で、この後はいよいよお楽しみの試飲タイムでした。若鶴酒造が製造する日本酒、焼酎、ウイスキー、梅酒、リキュールなど十数種類がずらりと並べられ、ガンガン飲ませてもらえます(笑)
蒸留所改修後の新製品「サンシャイン・ウイスキー プレミアム」や米焼酎の「蔵人の置きみやげ」、珍しい貴醸酒なんかも飲めました。

プラカップで飲むようになっており、若鶴酒造の方々が注いでくれるんですが、どれもナミナミと注いでくれるんですよね(゚∀゚)
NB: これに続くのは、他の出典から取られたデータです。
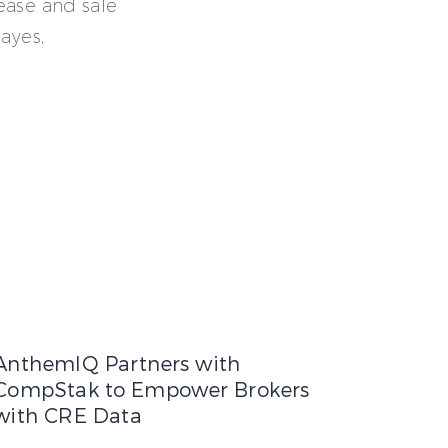
ease and sale
ayes,
nant Leverage Expands
h and Accelerate Expansion
AnthemIQ Partners with CompStak to Empower Brokers with 
AnthemIQ Partners with
CompStak to Empower Brokers
with CRE Data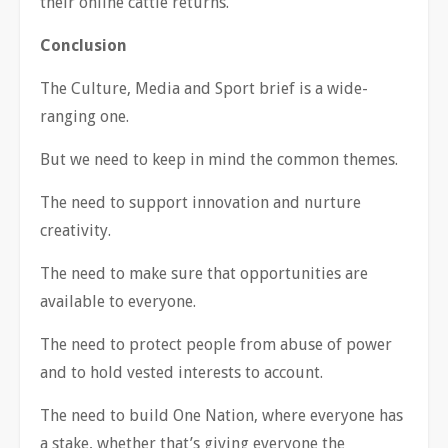
their online cattle returns.
Conclusion
The Culture, Media and Sport brief is a wide-
ranging one.
But we need to keep in mind the common themes.
The need to support innovation and nurture
creativity.
The need to make sure that opportunities are
available to everyone.
The need to protect people from abuse of power
and to hold vested interests to account.
The need to build One Nation, where everyone has
a stake, whether that’s giving everyone the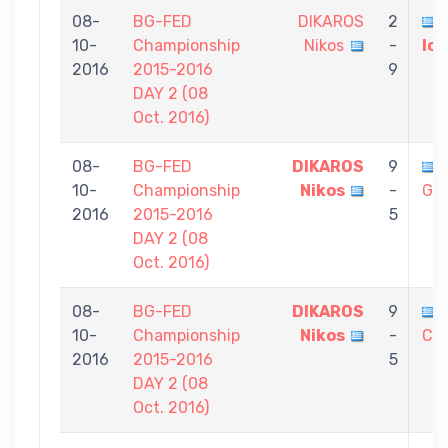
08-
BG-FED
DIKAROS
2
10-
Championship
Nikos
-
Io
2016
2015-2016
9
DAY 2 (08
Oct. 2016)
08-
BG-FED
DIKAROS
9
10-
Championship
Nikos
-
Gia
2016
2015-2016
5
DAY 2 (08
Oct. 2016)
08-
BG-FED
DIKAROS
9
10-
Championship
Nikos
-
Chr
2016
2015-2016
5
DAY 2 (08
Oct. 2016)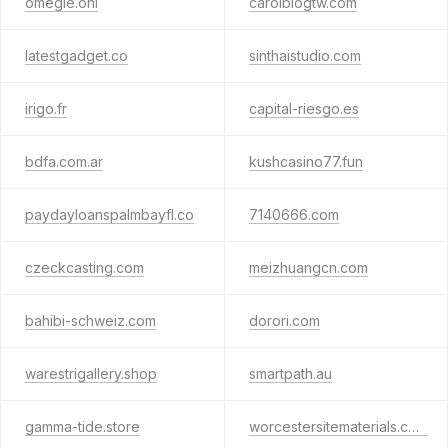
omegle.onl
carolblogtw.com
latestgadget.co
sinthaistudio.com
irigo.fr
capital-riesgo.es
bdfa.com.ar
kushcasino77.fun
paydayloanspalmbayfl.co
7140666.com
czeckcasting.com
meizhuangcn.com
bahibi-schweiz.com
dorori.com
warestrigallery.shop
smartpath.au
gamma-tide.store
worcestersitematerials.com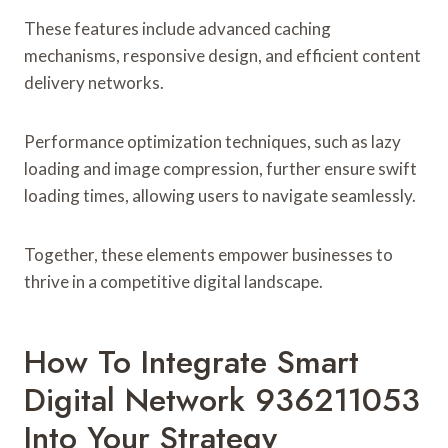
These features include advanced caching
mechanisms, responsive design, and efficient content
delivery networks.
Performance optimization techniques, such as lazy
loading and image compression, further ensure swift
loading times, allowing users to navigate seamlessly.
Together, these elements empower businesses to
thrive in a competitive digital landscape.
How To Integrate Smart
Digital Network 936211053
Into Your Strategy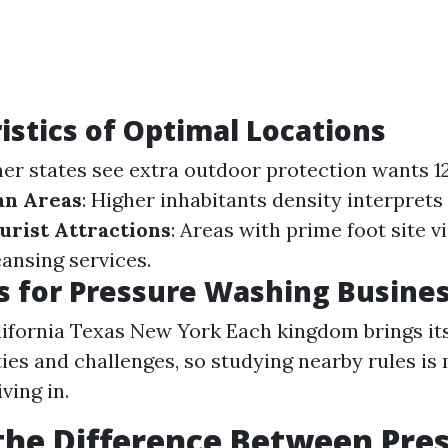
istics of Optimal Locations
er states see extra outdoor protection wants 
an Areas
: Higher inhabitants density interprets
urist Attractions
: Areas with prime foot site v
ansing services.
s for Pressure Washing Busine
lifornia Texas New York Each kingdom brings its
ies and challenges, so studying nearby rules i
ving in.
the Difference Between Pre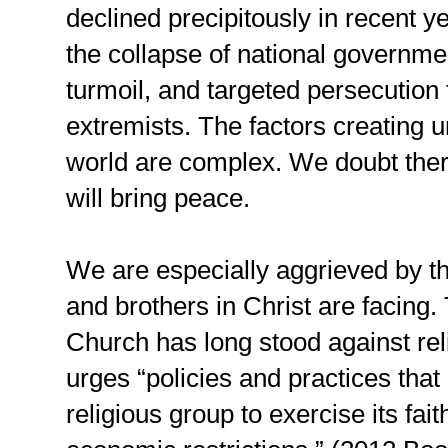
declined precipitously in recent y
the collapse of national governm
turmoil, and targeted persecution 
extremists. The factors creating un
world are complex. We doubt there 
will bring peace.
We are especially aggrieved by th
and brothers in Christ are facing
Church has long stood against rel
urges “policies and practices that
religious group to exercise its faith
試飲と呼ぶにはあまりに豪儀で、嬉しいやら恐縮するやら酔っ払うやら(ノ∀`)

別途、一種類だけ有料試飲の大吟醸酒がありましたが、それ以外は全て無料見学に含まれるという太っ腹(*´Д`)ハァハァ

有料試飲にしても、それ専用の若鶴酒造のロゴ入り蛇の目のお猪口で飲ませてもらえて、飲んだ後はもらえます(笑)有料だけど赤字だと笑っておられました(ノ∀`)

無料の見学としては非常に充実した満足度の高いものだと思いましたが、このくらいやらないとなかなか人はここまで来てくれないからとの話。
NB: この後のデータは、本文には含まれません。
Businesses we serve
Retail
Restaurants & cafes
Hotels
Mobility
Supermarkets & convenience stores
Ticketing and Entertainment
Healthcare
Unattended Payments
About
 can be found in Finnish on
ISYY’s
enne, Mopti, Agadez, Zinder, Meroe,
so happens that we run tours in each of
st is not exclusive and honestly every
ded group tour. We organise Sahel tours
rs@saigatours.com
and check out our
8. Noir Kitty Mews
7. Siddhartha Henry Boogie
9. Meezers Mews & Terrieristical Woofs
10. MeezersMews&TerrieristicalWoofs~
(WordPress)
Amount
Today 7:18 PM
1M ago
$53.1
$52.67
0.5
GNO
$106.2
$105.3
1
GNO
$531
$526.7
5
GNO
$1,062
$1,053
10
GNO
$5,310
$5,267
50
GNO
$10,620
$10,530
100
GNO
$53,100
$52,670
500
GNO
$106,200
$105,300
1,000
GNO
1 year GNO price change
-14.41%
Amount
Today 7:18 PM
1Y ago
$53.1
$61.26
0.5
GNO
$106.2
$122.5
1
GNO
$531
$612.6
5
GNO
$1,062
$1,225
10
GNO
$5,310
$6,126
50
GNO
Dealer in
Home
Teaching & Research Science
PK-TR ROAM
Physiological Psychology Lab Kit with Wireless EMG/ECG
日本酒冬の時代やウイスキーの長い低迷期を経験してきておられるわけですし、重みのある実感のこもった言葉でした。商売って難しいですよね。

ちなみにお酒は全て買って帰ることも発送もできますし、お酒以外にも色々お土産品が売っていましたよ(´∀`*)
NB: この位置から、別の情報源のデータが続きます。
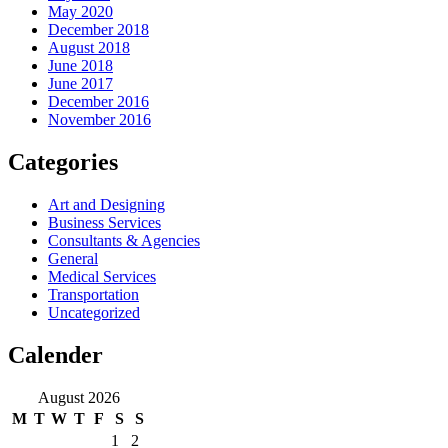
May 2020
December 2018
August 2018
June 2018
June 2017
December 2016
November 2016
Categories
Art and Designing
Business Services
Consultants & Agencies
General
Medical Services
Transportation
Uncategorized
Calender
August 2026
M
T
W
T
F
S
S
1
2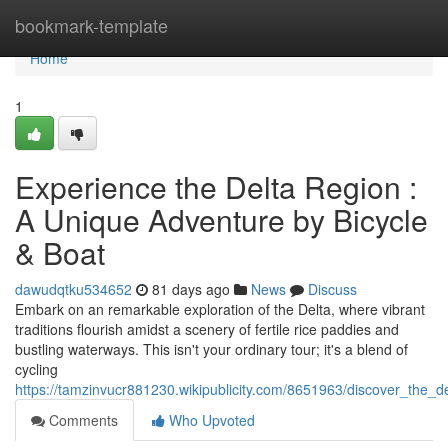
Home
bookmark-template
Home
1
Experience the Delta Region :
A Unique Adventure by Bicycle
& Boat
dawudqtku534652
81 days ago
News
Discuss
Embark on an remarkable exploration of the Delta, where vibrant
traditions flourish amidst a scenery of fertile rice paddies and
bustling waterways. This isn't your ordinary tour; it's a blend of
cycling
https://tamzinvucr881230.wikipublicity.com/8651963/discover_the_d
Comments
Who Upvoted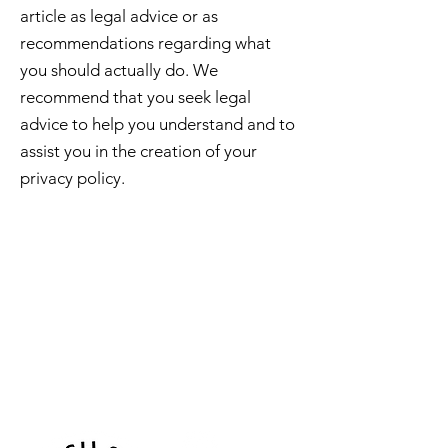
article as legal advice or as
recommendations regarding what
you should actually do. We
recommend that you seek legal
advice to help you understand and to
assist you in the creation of your
privacy policy.
Sea Biscuit Sauna
Follow Us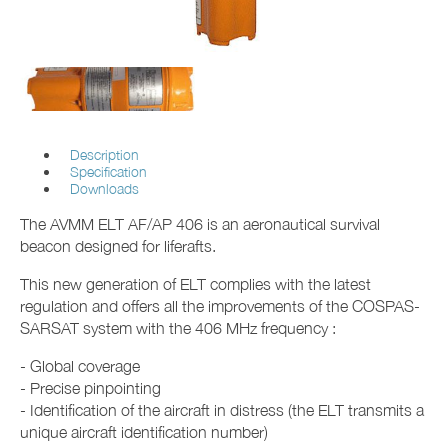
Description
Specification
Downloads
The AVMM ELT AF/AP 406 is an aeronautical survival
beacon designed for liferafts.
This new generation of ELT complies with the latest
regulation and offers all the improvements of the COSPAS-
SARSAT system with the 406 MHz frequency :
- Global coverage
- Precise pinpointing
- Identification of the aircraft in distress (the ELT transmits a
unique aircraft identification number)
さて、そろそろお気づきかと思いますが、あまりに嬉しい試飲タイムに夢中になり、試飲会場の写真は1枚も撮っていませんでした(´゚ω゚):;*.:;

油田駅で帰りの電車を待っている時に気が付きましたが、時既に遅し…('д` ;)

試飲会場の様子が気になる方は是非現地までどうぞ(笑)
ウイスキーが好みでない方でも、上述のとおり日本酒も焼酎も梅酒もリキュールも飲めますよ(・∀・)

日本酒ファンの方には、三郎丸蒸留所見学とは別に大正蔵見学コースも用意されており、こちらは恐らく若鶴酒造の日本酒作りの方をメインに見学でき、やはり試飲もできるコースになっているようです。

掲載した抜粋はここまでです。